A variety of matters of concern to both the state of New York and Native Americans are expected to fall under the purview of the select committee, including revisions to the outdated Indian law, education on reservation lands, the protection and preservation of Indian culture, economic development and taxation, social services and self-governance.
Native American leaders from around the state expressed support for the Senate's commitment to strengthening the lines of communication. The state already has formal government-to-government relationships with many Indian nations, including the Senecas, Tonawanda Band of Senecas, the Tuscaroras, the Cayugas, the Oneidas, the Onondagas, the Mohawks, the Poospatuck and the Shinnecock. The select committee will help facilitate discussions between the state and these governments.

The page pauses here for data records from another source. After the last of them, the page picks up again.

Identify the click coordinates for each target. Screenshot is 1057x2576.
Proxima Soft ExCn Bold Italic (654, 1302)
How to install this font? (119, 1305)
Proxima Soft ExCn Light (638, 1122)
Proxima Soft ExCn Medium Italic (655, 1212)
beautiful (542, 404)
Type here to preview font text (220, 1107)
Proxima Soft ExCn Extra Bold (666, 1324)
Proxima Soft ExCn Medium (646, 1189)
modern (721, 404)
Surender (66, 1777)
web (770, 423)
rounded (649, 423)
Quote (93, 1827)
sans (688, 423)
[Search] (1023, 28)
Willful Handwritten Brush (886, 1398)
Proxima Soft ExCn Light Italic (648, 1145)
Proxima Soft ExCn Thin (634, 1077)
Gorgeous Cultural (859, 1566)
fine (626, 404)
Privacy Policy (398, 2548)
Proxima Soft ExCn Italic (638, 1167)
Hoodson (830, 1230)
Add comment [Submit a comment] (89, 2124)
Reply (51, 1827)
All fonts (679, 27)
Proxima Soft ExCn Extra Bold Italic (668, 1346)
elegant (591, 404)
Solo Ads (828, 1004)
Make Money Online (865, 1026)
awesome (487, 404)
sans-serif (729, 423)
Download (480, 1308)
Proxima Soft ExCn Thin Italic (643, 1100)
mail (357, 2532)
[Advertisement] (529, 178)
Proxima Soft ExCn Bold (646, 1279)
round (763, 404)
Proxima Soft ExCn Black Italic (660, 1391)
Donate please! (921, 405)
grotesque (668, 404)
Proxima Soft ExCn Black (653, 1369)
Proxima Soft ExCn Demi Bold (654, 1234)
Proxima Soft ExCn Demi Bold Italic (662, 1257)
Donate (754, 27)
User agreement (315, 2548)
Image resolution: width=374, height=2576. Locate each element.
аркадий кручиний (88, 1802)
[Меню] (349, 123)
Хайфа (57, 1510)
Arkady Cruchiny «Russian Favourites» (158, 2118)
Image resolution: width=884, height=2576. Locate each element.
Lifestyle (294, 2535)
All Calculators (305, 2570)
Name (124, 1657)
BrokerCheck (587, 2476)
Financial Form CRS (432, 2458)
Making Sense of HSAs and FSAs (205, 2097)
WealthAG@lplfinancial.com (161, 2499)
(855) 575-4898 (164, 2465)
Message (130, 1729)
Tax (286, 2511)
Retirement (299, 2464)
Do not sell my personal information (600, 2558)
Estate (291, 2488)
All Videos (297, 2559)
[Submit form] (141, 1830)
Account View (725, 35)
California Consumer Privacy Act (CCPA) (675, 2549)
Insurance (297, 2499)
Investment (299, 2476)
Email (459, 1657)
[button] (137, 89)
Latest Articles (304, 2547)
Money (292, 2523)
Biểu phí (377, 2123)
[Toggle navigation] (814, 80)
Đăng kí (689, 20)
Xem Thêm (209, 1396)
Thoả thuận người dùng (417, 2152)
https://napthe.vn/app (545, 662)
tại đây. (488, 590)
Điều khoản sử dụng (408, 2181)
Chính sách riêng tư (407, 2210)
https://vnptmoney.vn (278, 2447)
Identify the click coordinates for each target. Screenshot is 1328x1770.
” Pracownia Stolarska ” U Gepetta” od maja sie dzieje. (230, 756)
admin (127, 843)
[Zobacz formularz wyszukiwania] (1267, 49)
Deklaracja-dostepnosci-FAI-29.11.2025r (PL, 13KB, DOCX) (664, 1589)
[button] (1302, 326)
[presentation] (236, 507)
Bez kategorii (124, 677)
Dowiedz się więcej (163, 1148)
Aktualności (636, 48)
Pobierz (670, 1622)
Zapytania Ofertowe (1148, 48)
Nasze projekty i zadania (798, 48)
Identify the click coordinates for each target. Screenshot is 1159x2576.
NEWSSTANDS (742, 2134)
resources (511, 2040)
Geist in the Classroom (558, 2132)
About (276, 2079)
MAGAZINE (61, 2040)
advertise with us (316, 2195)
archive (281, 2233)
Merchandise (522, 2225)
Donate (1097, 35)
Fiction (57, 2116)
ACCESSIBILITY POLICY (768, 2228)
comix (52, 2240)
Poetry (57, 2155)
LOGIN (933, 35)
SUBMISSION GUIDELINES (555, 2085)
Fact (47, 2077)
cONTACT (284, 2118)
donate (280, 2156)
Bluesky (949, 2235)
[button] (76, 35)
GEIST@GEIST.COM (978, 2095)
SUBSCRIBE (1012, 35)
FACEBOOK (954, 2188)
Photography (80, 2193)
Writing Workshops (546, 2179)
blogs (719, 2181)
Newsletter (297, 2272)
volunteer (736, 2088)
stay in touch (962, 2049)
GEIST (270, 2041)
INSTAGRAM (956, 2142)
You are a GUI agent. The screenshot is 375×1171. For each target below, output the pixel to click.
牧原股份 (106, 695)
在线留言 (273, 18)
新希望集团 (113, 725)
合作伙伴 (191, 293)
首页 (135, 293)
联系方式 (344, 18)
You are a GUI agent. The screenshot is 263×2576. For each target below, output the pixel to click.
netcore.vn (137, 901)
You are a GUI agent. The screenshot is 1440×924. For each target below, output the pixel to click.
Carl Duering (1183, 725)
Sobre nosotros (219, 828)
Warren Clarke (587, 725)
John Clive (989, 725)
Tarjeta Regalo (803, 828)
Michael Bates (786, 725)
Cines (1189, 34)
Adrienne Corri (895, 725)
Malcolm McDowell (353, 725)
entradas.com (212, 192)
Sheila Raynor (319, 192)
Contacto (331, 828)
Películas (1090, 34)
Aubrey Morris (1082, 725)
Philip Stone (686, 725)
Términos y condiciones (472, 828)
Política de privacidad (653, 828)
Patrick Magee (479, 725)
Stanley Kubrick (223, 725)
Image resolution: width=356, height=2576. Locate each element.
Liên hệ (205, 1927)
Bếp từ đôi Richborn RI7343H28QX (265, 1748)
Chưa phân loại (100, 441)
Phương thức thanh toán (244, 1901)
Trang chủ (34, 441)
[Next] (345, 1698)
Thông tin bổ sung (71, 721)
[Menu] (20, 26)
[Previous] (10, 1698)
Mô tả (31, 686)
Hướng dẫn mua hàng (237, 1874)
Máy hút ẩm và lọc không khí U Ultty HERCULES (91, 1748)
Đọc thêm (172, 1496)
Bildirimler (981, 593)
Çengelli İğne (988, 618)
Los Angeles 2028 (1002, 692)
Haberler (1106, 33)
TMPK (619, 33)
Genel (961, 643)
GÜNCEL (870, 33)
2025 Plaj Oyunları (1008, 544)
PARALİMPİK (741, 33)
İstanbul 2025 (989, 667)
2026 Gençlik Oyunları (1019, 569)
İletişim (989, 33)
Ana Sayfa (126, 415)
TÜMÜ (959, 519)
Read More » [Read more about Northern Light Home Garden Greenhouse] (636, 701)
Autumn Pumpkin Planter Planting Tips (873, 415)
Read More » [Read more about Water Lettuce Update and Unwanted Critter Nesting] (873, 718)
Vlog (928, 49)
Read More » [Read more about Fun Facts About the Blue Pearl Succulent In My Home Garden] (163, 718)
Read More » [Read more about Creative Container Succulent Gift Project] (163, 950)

"The Seneca Nation's leaders, and its people, are pleased with this demonstration of potential progress in our relationship with state government," said President Robert Odawi Porter. "This is just the sort of resourceful, forward-thinking leadership we've sought. A committee such as this one can help form the basis for settling our differences with the state."
"By the Senate establishing this select committee today, it is taking a step in the right direction to provide a forum for the discussion of issues that affect our nations," said J. C. Seneca, a Seneca Nation council member. "The relationship between state government and the Indian nations has not always been a productive one, but the Senate's commitment to improving this situation is evident by the creation of this select committee. We call upon the Assembly to create a similar committee and the governor to re-establish the Office of Indian Relations that was discontinued in 1995."
Randy King, chairman of the Shinnecock Indian Nation's board of trustees, said, "The Shinnecock Nation deeply appreciates this move by the State Senate, and looks forward to working with our partners in government to provide new opportunities for our nation and the people of New York state to grow and prosper together. We applaud Senate Majority Leader Dean Skelos and Chairman Maziarz for their foresight in creating this committee."
New York state ranks ninth in the nation in terms of the size of its Native American population. According to the 2010 federal census, more than 100,000 New Yorkers noted their American Indian ancestry.
"There certainly have been efforts made in the past to promote positive relations between the state and Native Americans," Maziarz added. "But we need to function in a 21st century framework."
The operations of select committees are governed by the legislative law and the Senate rules. A select committee may hold hearings, educate the Senate on its findings, and advocate for policy reforms, and it cannot formally approve legislation in the manner of other standing committees. A similar committee to the one announced this week exists in the U.S. Senate and the legislative bodies of more than a dozen other states.
Other Select Committee on State-Native American Relations members will be named by the majority and minority leaders of the State Senate after it is established though a resolution of the Senate.